## What you are asked to do
Nothing but the lines from the start of the entries below through the line containing "counterparts due to" should appear in the answer, copied exactly and free of pictures.

## Items from a dataset
____________

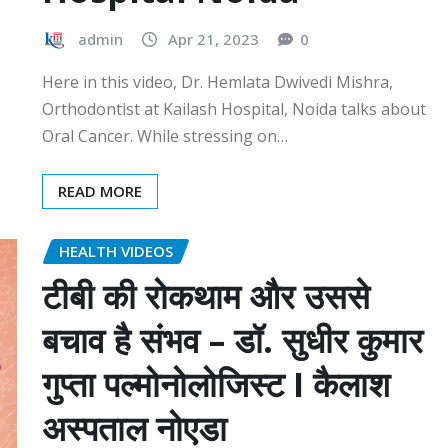
admin
Apr 21, 2023
0
Here in this video, Dr. Hemlata Dwivedi Mishra,
Orthodontist at Kailash Hospital, Noida talks about
Oral Cancer. While stressing on…
READ MORE
HEALTH VIDEOS
टीबी की रोकथाम और उससे
बचाव है संभव – डॉ. सुधीर कुमार
गुप्ता पल्मोनोलोजिस्ट I कैलाश
अस्पताल नोएडा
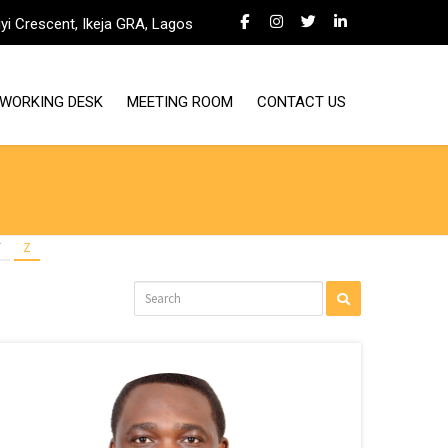
iyi Crescent, Ikeja GRA, Lagos
WORKING DESK
MEETING ROOM
CONTACT US
Y
Z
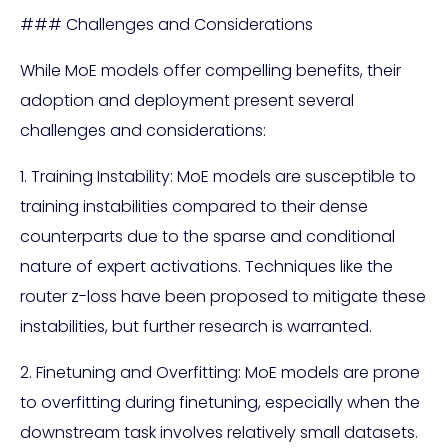
### Challenges and Considerations
While MoE models offer compelling benefits, their
adoption and deployment present several
challenges and considerations:
1. Training Instability: MoE models are susceptible to
training instabilities compared to their dense
counterparts due to the sparse and conditional
nature of expert activations. Techniques like the
router z-loss have been proposed to mitigate these
instabilities, but further research is warranted.
2. Finetuning and Overfitting: MoE models are prone
to overfitting during finetuning, especially when the
downstream task involves relatively small datasets.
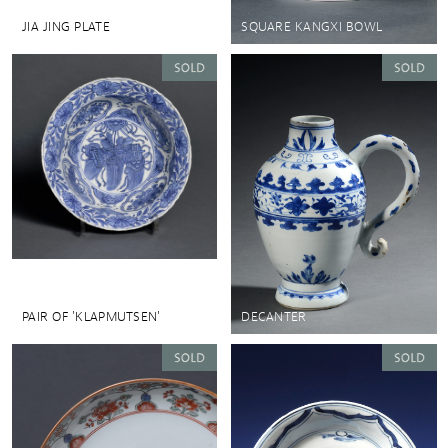
JIA JING PLATE
SQUARE KANGXI BOWL
PAIR OF 'KLAPMUTSEN'
DECANTER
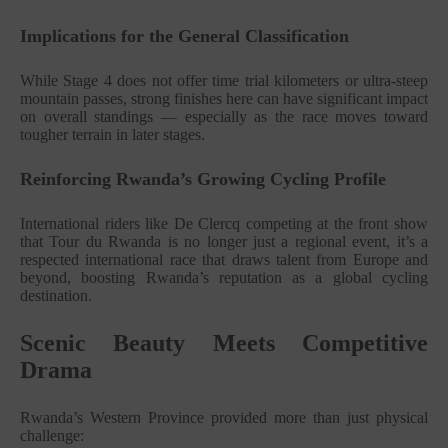
Implications for the General Classification
While Stage 4 does not offer time trial kilometers or ultra-steep
mountain passes, strong finishes here can have significant impact
on overall standings — especially as the race moves toward
tougher terrain in later stages.
Reinforcing Rwanda’s Growing Cycling Profile
International riders like De Clercq competing at the front show
that Tour du Rwanda is no longer just a regional event, it’s a
respected international race that draws talent from Europe and
beyond, boosting Rwanda’s reputation as a global cycling
destination.
Scenic Beauty Meets Competitive
Drama
Rwanda’s Western Province provided more than just physical
challenge:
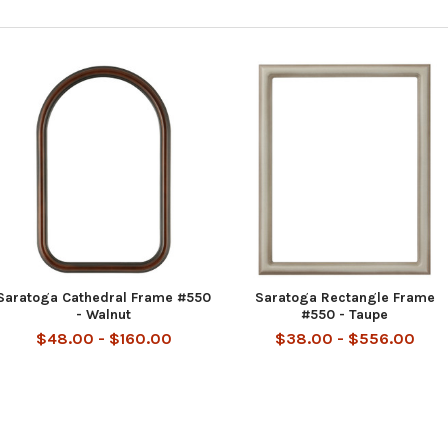
Saratoga Cathedral Frame #550
Saratoga Rectangle Frame
- Walnut
#550 - Taupe
$48.00 - $160.00
$38.00 - $556.00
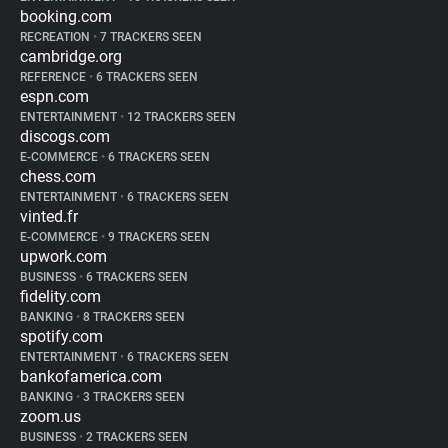
booking.com
RECREATION
•
7 TRACKERS SEEN
cambridge.org
REFERENCE
•
6 TRACKERS SEEN
espn.com
ENTERTAINMENT
•
12 TRACKERS SEEN
discogs.com
E-COMMERCE
•
6 TRACKERS SEEN
chess.com
ENTERTAINMENT
•
6 TRACKERS SEEN
vinted.fr
E-COMMERCE
•
9 TRACKERS SEEN
upwork.com
BUSINESS
•
6 TRACKERS SEEN
fidelity.com
BANKING
•
8 TRACKERS SEEN
spotify.com
ENTERTAINMENT
•
6 TRACKERS SEEN
bankofamerica.com
BANKING
•
3 TRACKERS SEEN
zoom.us
BUSINESS
•
2 TRACKERS SEEN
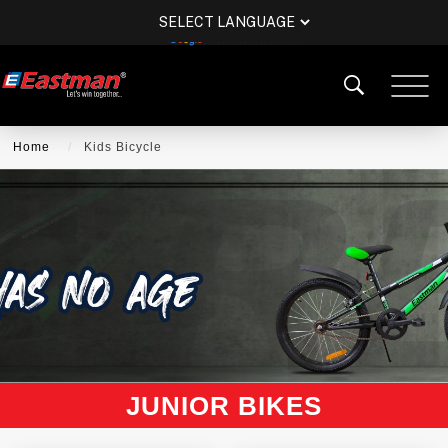
POWERED BY
TRANSLATE
Home
Kids Bicycle
JUNIOR BIKES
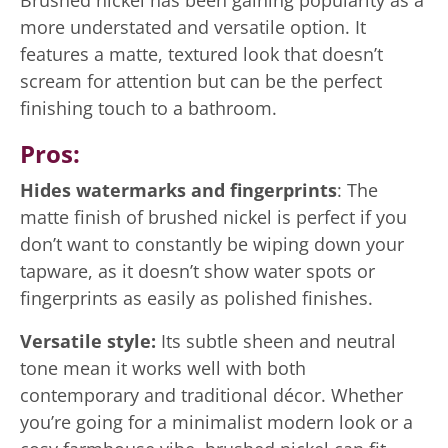
Brushed nickel has been gaining popularity as a
more understated and versatile option. It
features a matte, textured look that doesn’t
scream for attention but can be the perfect
finishing touch to a bathroom.
Pros:
Hides watermarks and fingerprints
: The
matte finish of brushed nickel is perfect if you
don’t want to constantly be wiping down your
tapware, as it doesn’t show water spots or
fingerprints as easily as polished finishes.
Versatile style:
Its subtle sheen and neutral
tone mean it works well with both
contemporary and traditional décor. Whether
you’re going for a minimalist modern look or a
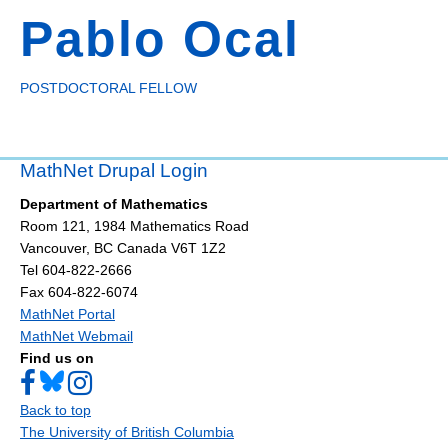
Pablo Ocal
POSTDOCTORAL FELLOW
MathNet Drupal Login
Department of Mathematics
Room 121, 1984 Mathematics Road
Vancouver
,
BC
Canada
V6T 1Z2
Tel 604-822-2666
Fax 604-822-6074
MathNet Portal
MathNet Webmail
Find us on
Back to top
The University of British Columbia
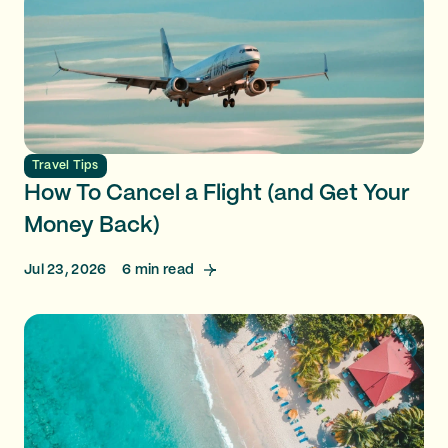
Travel Tips
How To Cancel a Flight (and Get Your
Money Back)
Jul 23, 2026
6
min read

____________

## Response below
admin
Apr 21, 2023
0
Here in this video, Dr. Hemlata Dwivedi Mishra,
Orthodontist at Kailash Hospital, Noida talks about
Oral Cancer. While stressing on…
READ MORE
HEALTH VIDEOS
टीबी की रोकथाम और उससे
बचाव है संभव – डॉ. सुधीर कुमार
गुप्ता पल्मोनोलोजिस्ट I कैलाश
अस्पताल नोएडा
iyi Crescent, Ikeja GRA, Lagos
WORKING DESK
MEETING ROOM
CONTACT US
Y
Z
### Challenges and Considerations
While MoE models offer compelling benefits, their
adoption and deployment present several
challenges and considerations:
1. Training Instability: MoE models are susceptible to
training instabilities compared to their dense
counterparts due to the sparse and conditional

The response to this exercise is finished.